6. La tesi interpretativa che si critica, nel sostenere l’adeguamento automatico della
contestazione cautelare a quella che risulti dall’evoluzione del processo, comporta, tra l’altro,
l’elusione delle garanzie di cui si è fatto cenno. Viene ad essere sottovalutata l’importanza
dell’interrogatorio del sottoposto a misura cautelare (articolo 294 cit.), trascurandosi che a
seguito dello stesso il giudice, anche di ufficio, può revocarla o sostituirla (articolo 299
comma 3 Cpp). Si finisce, in sostanza, con l’attribuire alla contestazione suppletiva
dibattimentale valenza di titolo coercitivo idoneo a spostare in avanti la durata dei termini
custodiali, con aggravamento della limitazione della libertà personale dell’imputato ad
iniziativa del pubblico ministero, comunque incontrollata fino alla decisione del giudice di
primo grado.
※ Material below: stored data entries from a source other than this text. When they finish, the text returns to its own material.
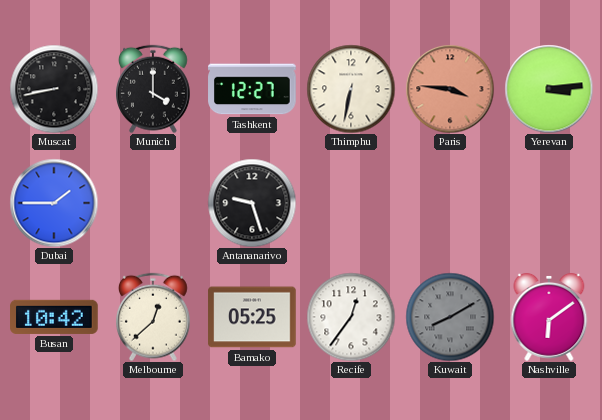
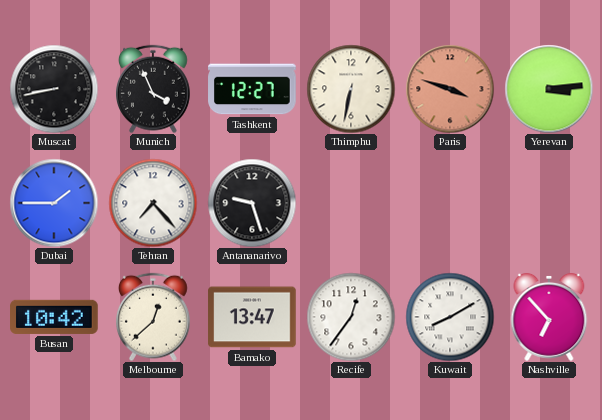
Munich: 4:00 -> 3:56
Paris: 3:46 -> 3:48
Tehran: none -> 7:23
Bamako: 05:25 -> 13:47
Kuwait dial: grey -> white
Nashville: 6:09 -> 6:53
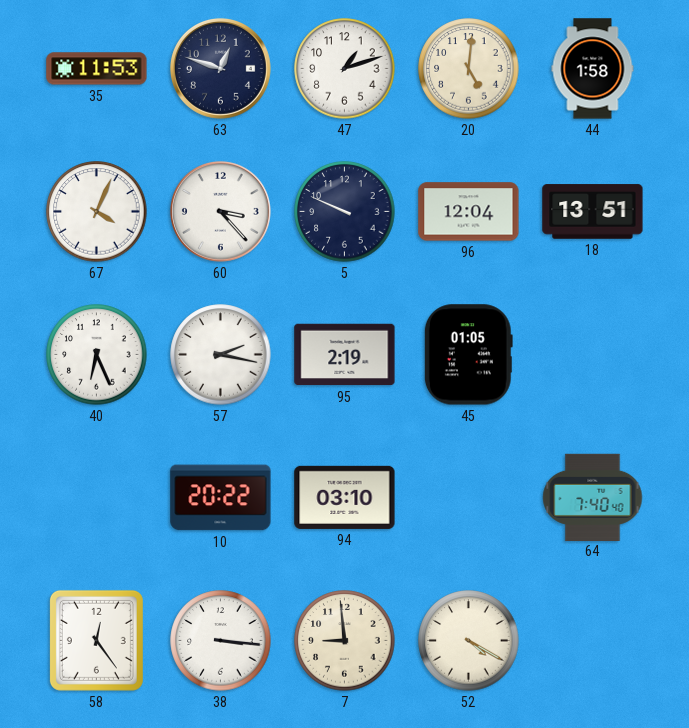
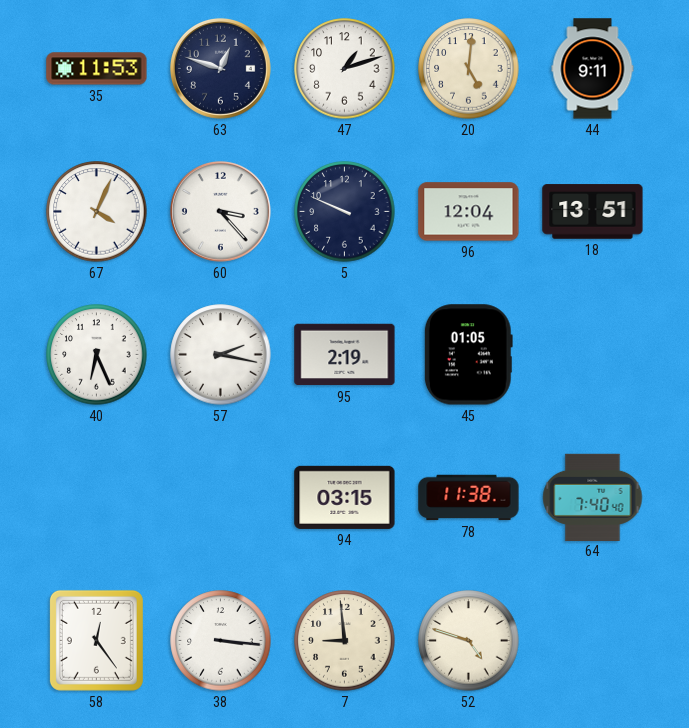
44: 1:58 -> 9:11
10: 20:22 -> none
94: 03:10 -> 03:15
78: none -> 11:38
52: 4:20 -> 4:48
Per altro verso, l’imputato si trova «costretto» a sollecitare una pronuncia del
giudice del dibattimento sulla scarcerazione per decorrenza termini e la richiesta non accolta
può essere impugnata con l’appello previsto dall’articolo 310 Cpp, con minori garanzie rispetto
al riesame, mezzo previsto, unitamente al ricorso diretto di cui all’articolo 311 comma 2 Cpp, in
presenza di un autonomo titolo coercitivo.
7. La contestazione di una circostanza aggravante ad effetto speciale nel corso del dibattimento
è tamquam non esset a fini di cautela se non è seguita da omologa contestazione ai sensi
dell’articolo 292 Cpp che conformi i contenuti dell’originaria ordinanza applicativa della misura
allo sviluppo raggiunto dall’imputazione nel dibattimento (sentenza Vandi cit.). Non ha pregio la
tesi che, ritenendo ai fini cautelari reato per cui si procede il delitto oggetto del
procedimento di merito, sostiene che gli sviluppi dell’accusa si ripercuotono automaticamente
sulla rubrica cautelare, che risulta in tal modo continuamente aggiornata, sicché l’argomento
meramente formale, costituito dall’obiezione che è necessario reiterare l’ordinanza cautelare,
potrebbe facilmente superarsi con l’emissione di un nuovo provvedimento restrittivo contenente la
contestazione attuale (Cassazione Sez. IV 23 luglio 1997 Massimino). Non si tratta di un’opzione
formale ma, al contrario, di un provvedimento obbligato, previsto dalla normativa che regola la
materia, affinché si verifichi il trasferimento, con gli effetti connessi, dell’imputazione
aggiornata dall’ambito del processo di merito al procedimento incidentale de libertate, a
salvaguardia delle garanzie dell’imputato e a tutela del diritto della libertà personale
costituzionalmente presidiato, secondo il prioritario principio dell’habeas corpus (articolo 13
della Costituzione).
Inoltre, l’assunto del ricorrente circa la possibilità che l’imputato, a seguito di contestazione
suppletiva dibattimentale, possa chiedere nuove prove ai sensi dell’articolo 519 Cpp non è
conferente ai fini di cui trattasi, ripercuotendosi la norma unicamente sul sistema probatorio
che regola il giudizio di merito.
8. Conclusivamente, ritengono queste Sezioni unite che, nell’ipotesi di contestazione di
un’aggravante ad effetto speciale operata dal pubblico ministero nel corso del dibattimento, ai
fini del computo del termine massimo di custodia cautelare per la fase del giudizio debba tenersi
conto dell’imputazione contenuta nell’originario provvedimento restrittivo, se non intervenga da
parte del giudice che procede un’ulteriore ordinanza cautelare comprensiva della contestazione
suppletiva dibattimentale, con conseguente (eventuale) spostamento della scadenza di detto
termine.
Pertanto, il ricorso va rigettato.
PQM
la Corte di cassazione a Sezioni unite rigetta il ricorso.